*Exercise prompt*
The answer must consist of every line below that holds the word "their".

*Data excerpts*
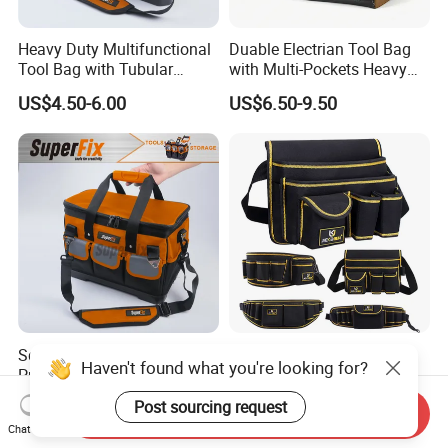
Heavy Duty Multifunctional
Duable Electrian Tool Bag
Tool Bag with Tubular
with Multi-Pockets Heavy
Handle, PP Bottom, Large
Duty Outdoor Car Tools Kits
US$4.50-6.00
US$6.50-9.50
Capacity
Square Shape Multi-
OEM/ODM Customize
Haven't found what you're looking for?
Purpose Toolkit with
Oxford Hardware
Portable Strap, Hard Base,
Maintenance Electrician
US$4.50-6.00
US$1.20-3.50
Post sourcing request
Send Inquiry
External Pockets
Hand Waist Belt Tool Bag
Chat Now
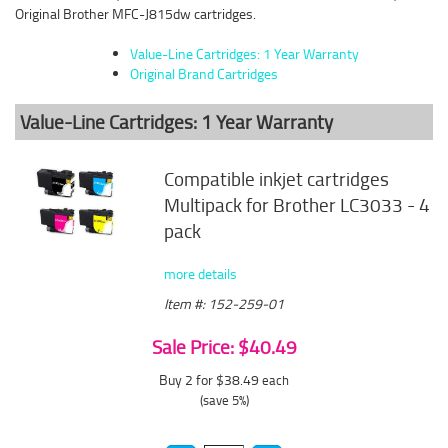
Original Brother MFC-J815dw cartridges.
Value-Line Cartridges: 1 Year Warranty
Original Brand Cartridges
Value-Line Cartridges: 1 Year Warranty
Compatible inkjet cartridges
Multipack for Brother LC3033 - 4
pack
more details
Item #: 152-259-01
Sale Price: $40.49
Buy 2 for $38.49
each
(save 5%)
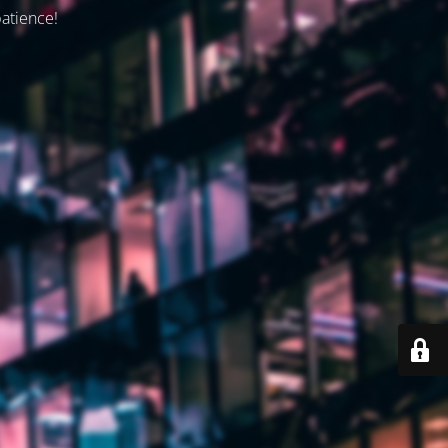
patience!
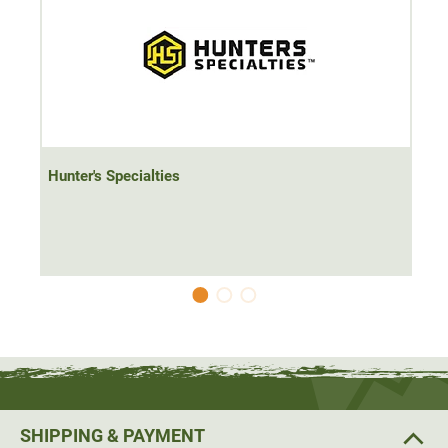
Hunter's Specialties
SHIPPING & PAYMENT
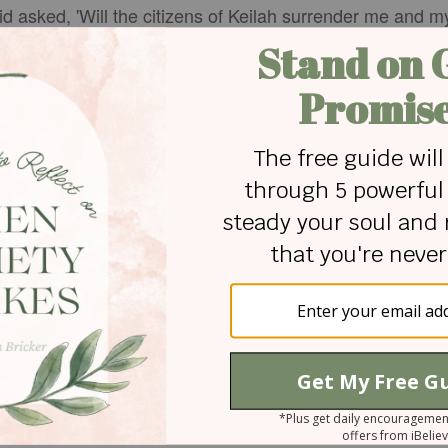
vid asked, 'Will the citizens of Keilah surrender me and 
about six hundred in number, left Keilah and kept moving
ilah, he did not go there. David stayed in the wildernes
earched for him, but God did not give David into his hand
tage courtesy of Canva.com
th his wife Céline and three children in Swansea, Wales,
 own blog (
hislovefrees.life
) encouraging others in their
 friend explained God's amazing grace!
 for Christian content.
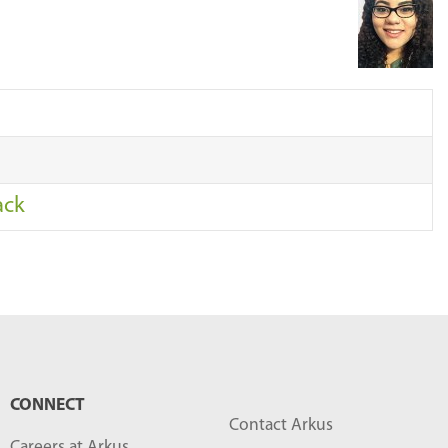
r
c
h
…
ack
CONNECT
Contact Arkus
Careers at Arkus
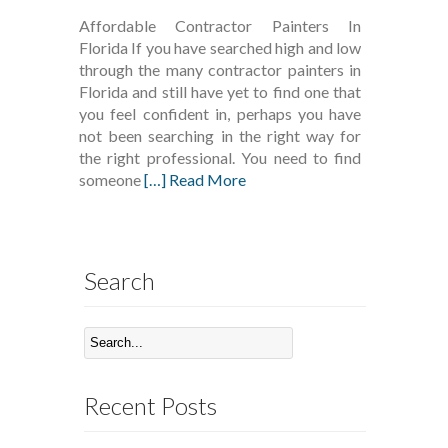
Affordable Contractor Painters In
Florida If you have searched high and low
through the many contractor painters in
Florida and still have yet to find one that
you feel confident in, perhaps you have
not been searching in the right way for
the right professional. You need to find
someone
[…] Read More
Search
Recent Posts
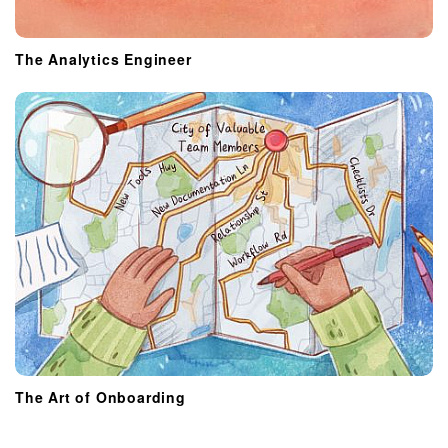
The Analytics Engineer
The Art of Onboarding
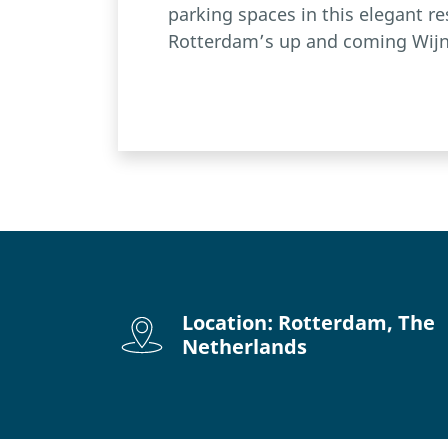
parking spaces in this elegant re
Rotterdam’s up and coming Wijn
Location: Rotterdam, The
Netherlands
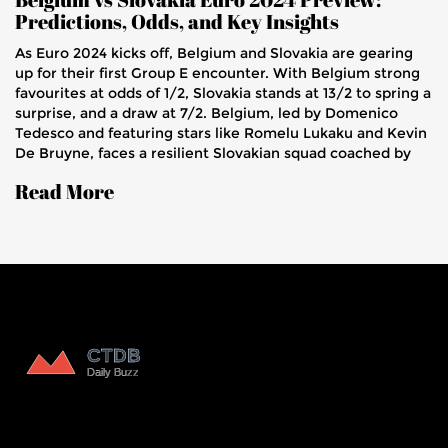
Predictions, Odds, and Key Insights
As Euro 2024 kicks off, Belgium and Slovakia are gearing
up for their first Group E encounter. With Belgium strong
favourites at odds of 1/2, Slovakia stands at 13/2 to spring a
surprise, and a draw at 7/2. Belgium, led by Domenico
Tedesco and featuring stars like Romelu Lukaku and Kevin
De Bruyne, faces a resilient Slovakian squad coached by
Francesco Calzona.
Read More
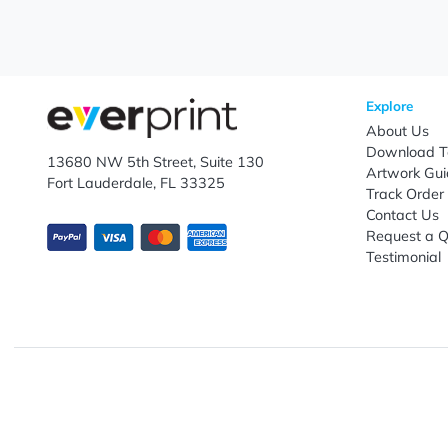
Subscribe to receive promotional offers.
Enter email ID
Explo
Abou
Down
13680 NW 5th Street, Suite 130
Artwo
Fort Lauderdale, FL 33325
Track
Conta
Requ
Testi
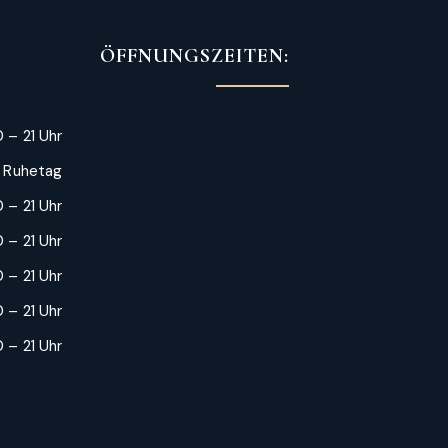
ÖFFNUNGSZEITEN:
 – 21 Uhr
: Ruhetag
 – 21 Uhr
 – 21 Uhr
0 – 21 Uhr
 – 21 Uhr
 – 21 Uhr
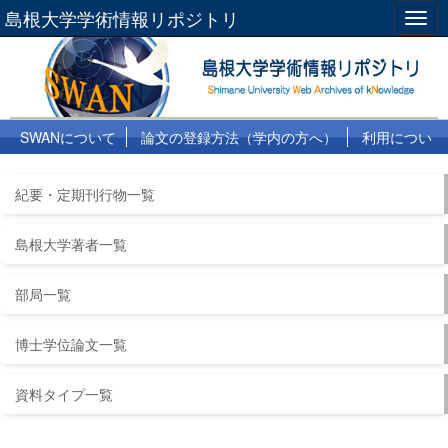
島根大学学術情報リポジトリ
Togg
navig
SWANについて
論文の登録方法（学内の方へ）
利用につい
て
よくある質問
リンク集
紀要・定期刊行物一覧
島根大学著者一覧
部局一覧
博士学位論文一覧
資料タイプ一覧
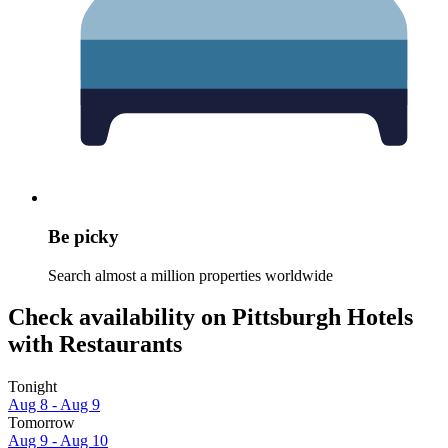
Be picky
Search almost a million properties worldwide
Check availability on Pittsburgh Hotels
with Restaurants
Tonight
Aug 8 - Aug 9
Tomorrow
Aug 9 - Aug 10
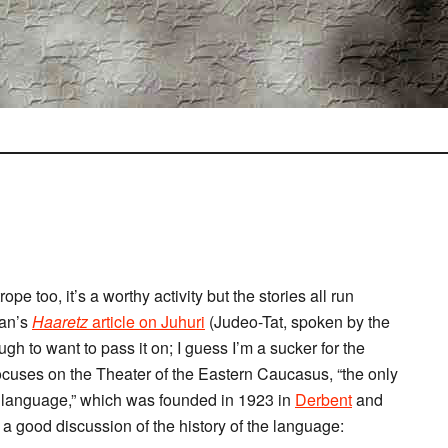
ope too, it’s a worthy activity but the stories all run
man’s
Haaretz
article on
Juhuri
(Judeo-Tat, spoken by the
ough to want to pass it on; I guess I’m a sucker for the
ocuses on the Theater of the Eastern Caucasus, “the only
ri language,” which was founded in 1923 in
Derbent
and
 a good discussion of the history of the language:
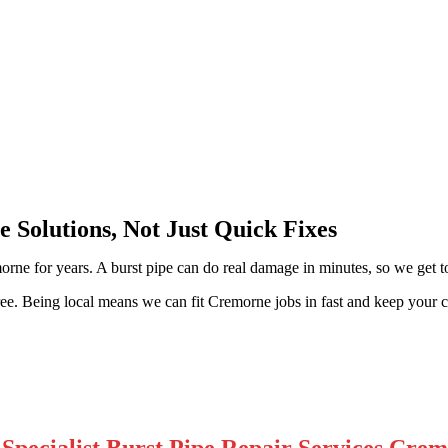
 Solutions, Not Just Quick Fixes
rne for years. A burst pipe can do real damage in minutes, so we get to
e free. Being local means we can fit Cremorne jobs in fast and keep you
Specialist Burst Pipe Repair Services Cre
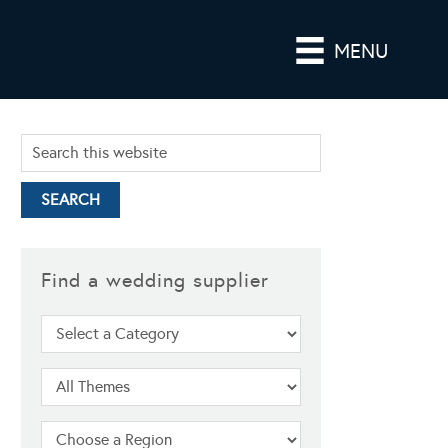
MENU
Find a wedding supplier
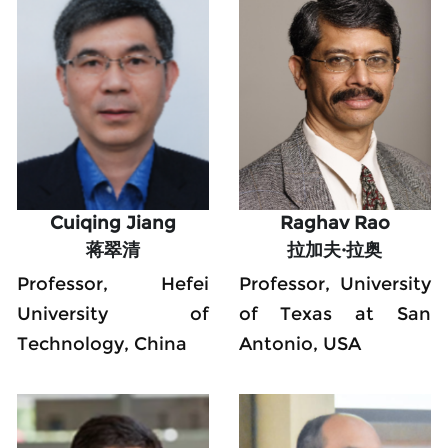
Cuiqing Jiang
Raghav Rao
蒋翠清
拉加夫·拉奥
Professor, Hefei 
Professor, University 
University of 
of Texas at San 
Technology, China
Antonio, USA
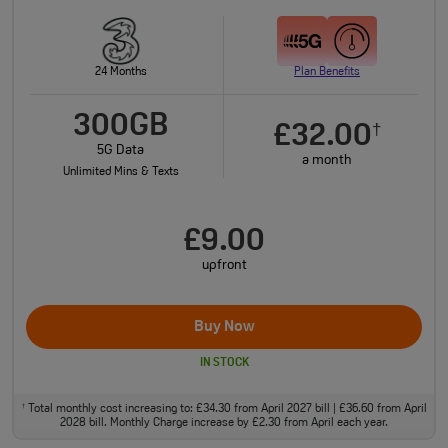
24 Months
Plan Benefits
300GB
£32.00
†
5G Data
a month
Unlimited Mins & Texts
£9.00
upfront
Buy Now
IN STOCK
Total monthly cost increasing to: £34.30 from April 2027 bill | £36.60 from April
†
2028 bill. Monthly Charge increase by £2.30 from April each year.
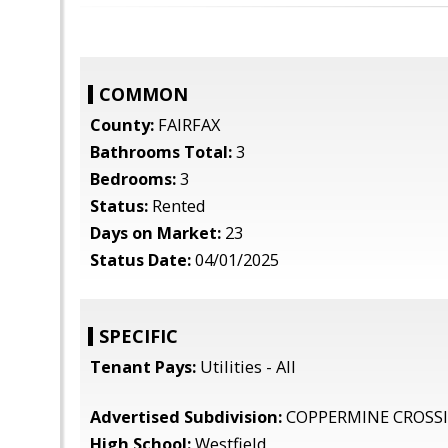
COMMON
County:
FAIRFAX
Bathrooms Total:
3
Bedrooms:
3
Status:
Rented
Days on Market:
23
Status Date:
04/01/2025
SPECIFIC
Tenant Pays:
Utilities - All
Advertised Subdivision:
COPPERMINE CROSS
High School:
Westfield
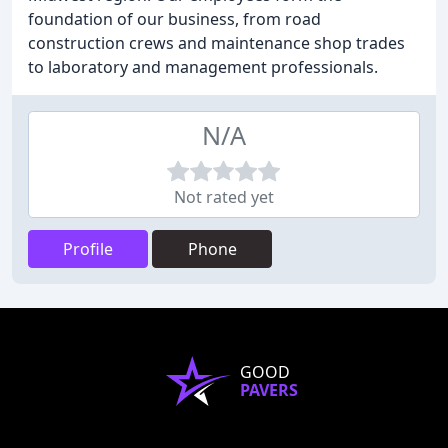
foundation of our business, from road
construction crews and maintenance shop trades
to laboratory and management professionals.
N/A
Not rated yet
Profile
Phone
GOOD
PAVERS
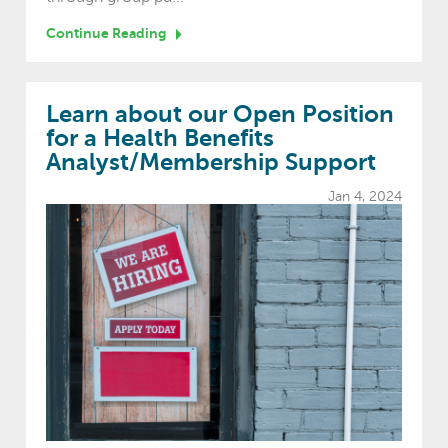
Continue Reading
Learn about our Open Position
for a Health Benefits
Analyst/Membership Support
Jan 4, 2024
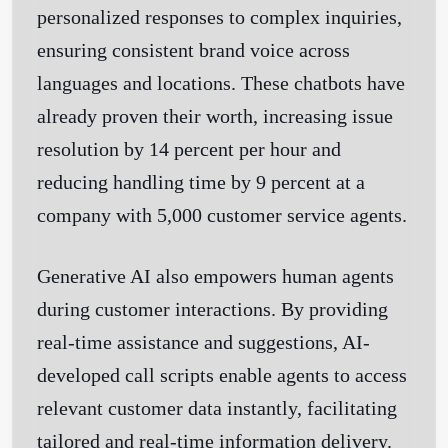
personalized responses to complex inquiries,
ensuring consistent brand voice across
languages and locations. These chatbots have
already proven their worth, increasing issue
resolution by 14 percent per hour and
reducing handling time by 9 percent at a
company with 5,000 customer service agents.
Generative AI also empowers human agents
during customer interactions. By providing
real-time assistance and suggestions, AI-
developed call scripts enable agents to access
relevant customer data instantly, facilitating
tailored and real-time information delivery.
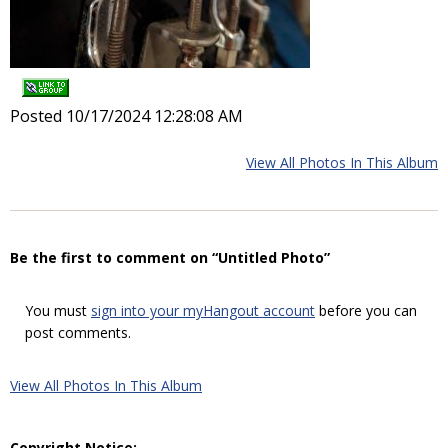
Posted 10/17/2024 12:28:08 AM
View All Photos In This Album
Be the first to comment on “Untitled Photo”
You must
sign into your myHangout account
before you can
post comments.
View All Photos In This Album
Copyright Notice:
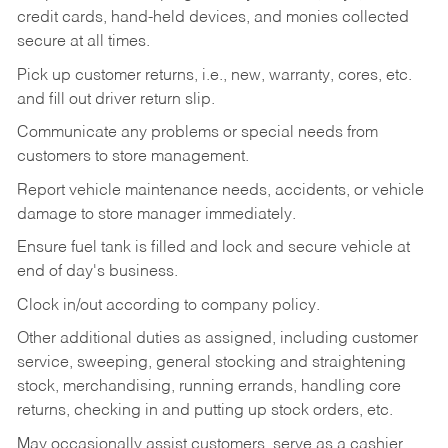
credit cards, hand-held devices, and monies collected
secure at all times.
Pick up customer returns, i.e., new, warranty, cores, etc.
and fill out driver return slip.
Communicate any problems or special needs from
customers to store management.
Report vehicle maintenance needs, accidents, or vehicle
damage to store manager immediately.
Ensure fuel tank is filled and lock and secure vehicle at
end of day's business.
Clock in/out according to company policy.
Other additional duties as assigned, including customer
service, sweeping, general stocking and straightening
stock, merchandising, running errands, handling core
returns, checking in and putting up stock orders, etc.
May occasionally assist customers, serve as a cashier,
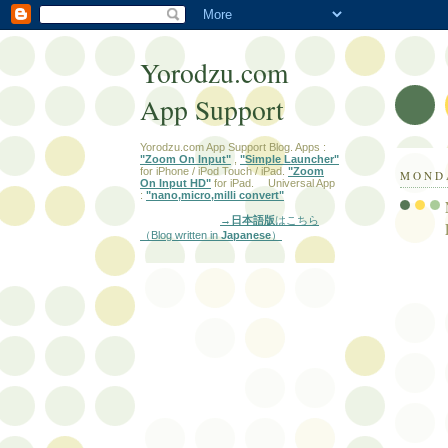
Yorodzu.com
App Support
Yorodzu.com App Support Blog. Apps :
"Zoom On Input"
,
"Simple Launcher"
for iPhone / iPod Touch / iPad.
"Zoom
MONDA
On Input HD"
for iPad. Universal App
:
"nano,micro,milli convert"
→日本語版
はこちら
（Blog written in
Japanese
）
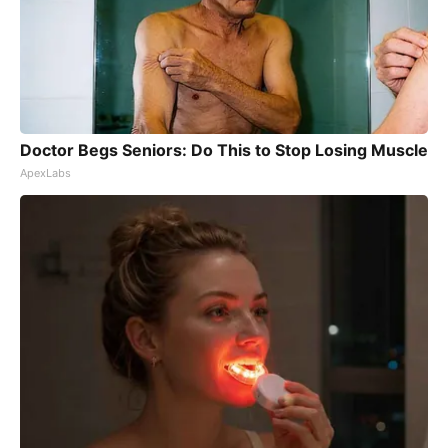
Doctor Begs Seniors: Do This to Stop Losing Muscle
ApexLabs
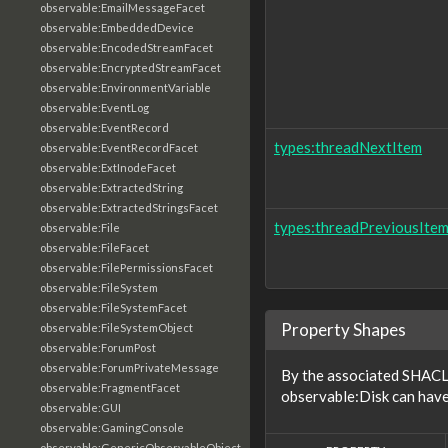
observable:EmailMessageFacet
observable:EmbeddedDevice
observable:EncodedStreamFacet
observable:EncryptedStreamFacet
observable:EnvironmentVariable
observable:EventLog
observable:EventRecord
types:threadNextItem
observable:EventRecordFacet
observable:ExtInodeFacet
observable:ExtractedString
observable:ExtractedStringsFacet
types:threadPreviousIte
observable:File
observable:FileFacet
observable:FilePermissionsFacet
observable:FileSystem
observable:FileSystemFacet
Property Shapes
observable:FileSystemObject
observable:ForumPost
observable:ForumPrivateMessage
By the associated SHACL 
observable:FragmentFacet
observable:Disk can have
observable:GUI
observable:GamingConsole
observable:GenericObservableObject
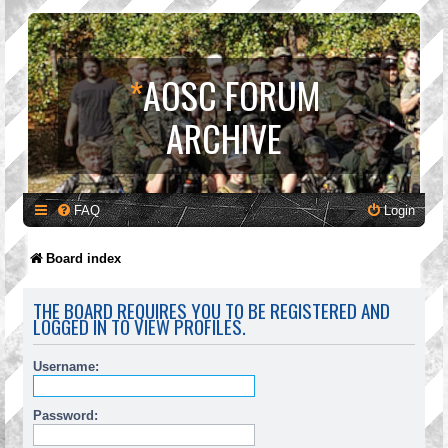
*
AOSC FORUM
ARCHIVE
FAQ
Login
Board index
THE BOARD REQUIRES YOU TO BE REGISTERED AND
LOGGED IN TO VIEW PROFILES.
Username:
Password:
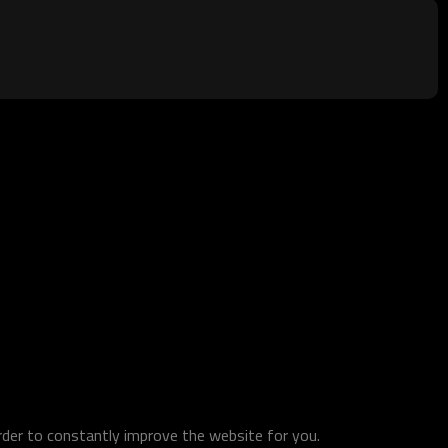
order to constantly improve the website for you.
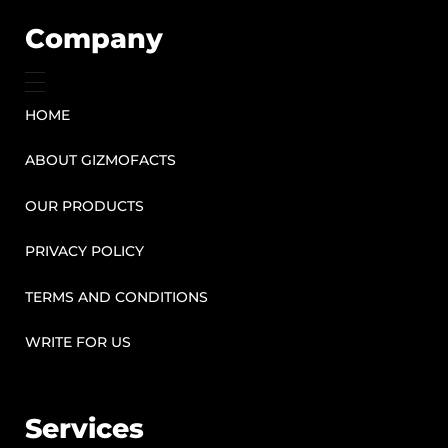
Company
HOME
ABOUT GIZMOFACTS
OUR PRODUCTS
PRIVACY POLICY
TERMS AND CONDITIONS
WRITE FOR US
Services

*Answer to this task*
) encouraging others in their
up for their first Group E encounter. With Belgium strong
already proven their worth, increasing issue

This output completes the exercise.